But there is something notable about your response to the fireman, who has been watching this whole exchange, and who steps in himself to confess: "My kids won't wear gloves either." What was it you said? Oh yes, "That's what's wrong with the world."
This exchange does demonstrate something that's wrong with the world, but it has nothing to do with winter outerwear.
posted by Elise at 4:05 PM
3 Comments
Life Interrupts Mope
After scooting out to see the rather grim yet uplifting yet grim movie Children of Men, I have been brooding about the pressures of parenting. I haven't been doing this in a regretful way, but I have been a little unusually aware of the fragility of things. There is a brief mention of a flu pandemic in the movie that sent me into a little worry-cycle that was broken by the incredibly captivating story. Not only do I recommend the picture, I feel obliged to mention the performance of one small terrier in particular. A breed near and dear to me.
But it is impossible to sustain a movie inspired mope for too long, even one inspired by a really good movie, because all sorts of living intrudes. (This is why it is a good thing that I didn't become an academic- it is harder for life to intrude in the Ivory Tower and I'd probably have fallen into a swamp of mope and never have gotten out.)
Read, for instance, the very funny, if rather disgusting, article about a lice-filled vacation by Emily Yoffe in Slate. I had lice as a kid. The whole family did, actually, and it was incredibly annoying and unpleasant but nothing painful or threatening. It just seemed like yet another one of those things one has to endure that is a huge pain in the ass like doing taxes, or having chicken pox, or taking standardized tests.

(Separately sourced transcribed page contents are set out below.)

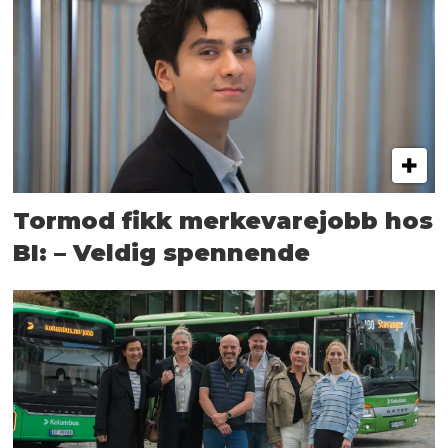
Tormod fikk merkevarejobb hos
BI: – Veldig spennende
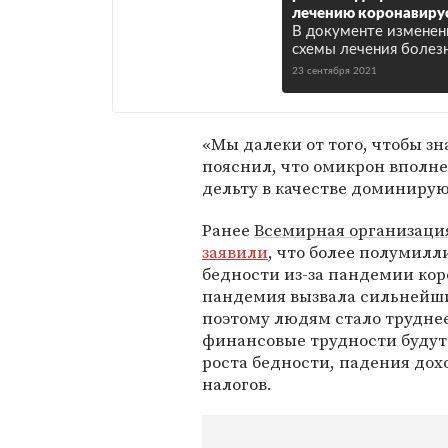
лечению коронавирус
В документе измене
схемы лечения болез
23 сентября 2021
«Мы далеки от того, чтобы зн
пояснил, что омикрон вполн
дельту в качестве доминиру
Ранее
Всемирная организаци
заявили
, что более полумилл
бедности из-за пандемии кор
пандемия вызвала сильнейший
поэтому людям стало труднее
финансовые трудности будут 
роста бедности, падения дох
налогов.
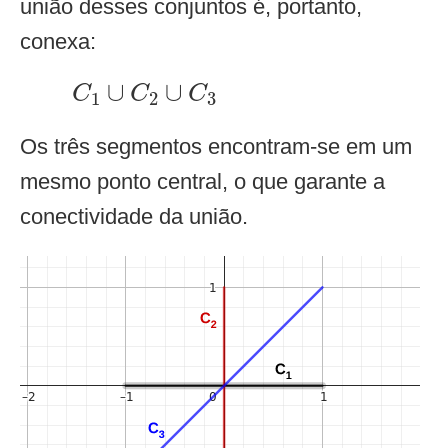
união desses conjuntos é, portanto,
conexa:
C
1
∪
C
2
∪
C
3
∪
∪
C
C
C
1
2
3
Os três segmentos encontram-se em um
mesmo ponto central, o que garante a
conectividade da união.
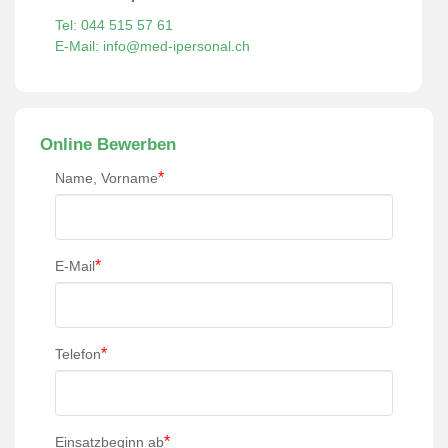
Tel: 044 515 57 61
E-Mail: info@med-ipersonal.ch
Online Bewerben
*
Name, Vorname
*
E-Mail
*
Telefon
*
Einsatzbeginn ab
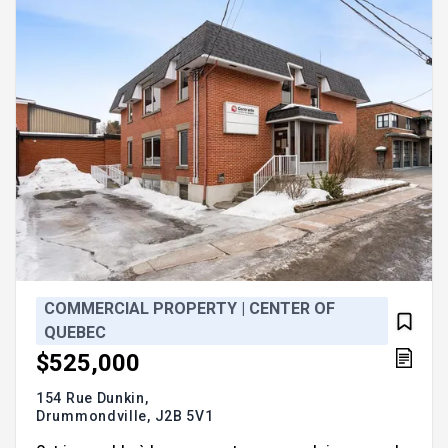
ensemble seulement Addendum:Opportunité unique
sur la Route 139 à Drummondville!
COMMERCIAL PROPERTY | CENTER OF
QUEBEC
$525,000
154 Rue Dunkin,
Drummondville,
J2B 5V1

But Yoffe's piece really did remind me of those weeks in Charlottesville, VA where my mother was driven to distraction by laundry and endless hair combing. From my new vantage point, I can see the nightmare more clearly. Of course, here in New York, there are substantial cottage industries based on getting rid of lice, because where there's a plague, there's a profit.
posted by Elise at 9:12 AM
1 Comments
Post-Christmas Angst
 I know, most people are troubled by having to see family and wrestle with thorny social circles for the holidays, but I have actually never minded all of this. I enjoy the frivolity and one really can learn something. Who knew that candy cane makers, when they get sick of tradition, make shot glasses out of their signature product? Who knew that I would, in a weak moment, purchase them?
After all, if it weren't for the rare dress-up occasion I would never know that my kid was such a clothes-horse, and so desperate to wear a tie. (No, he doesn't have one, but he insisted on carrying one of his father's to lunch and kept it draped it around his neck until fun won out over formality.)
And so what if the living room is littered now with little pieces of wooden people and their accoutrements? That's what this week is for.
My problem is the New Year. Toddler-like, I don't handle transitions well and the sands are shifting much too quickly for my stringy constitution. Most of the changes are actually for the good, but it doesn't really matter when you have to plan them or undertake them. I've been watching parents of slightly older children, studying how they guide their kids through the day so that each transition doesn't bring on tears and tantrums. I can only wish I had some similar techniques to apply to myself.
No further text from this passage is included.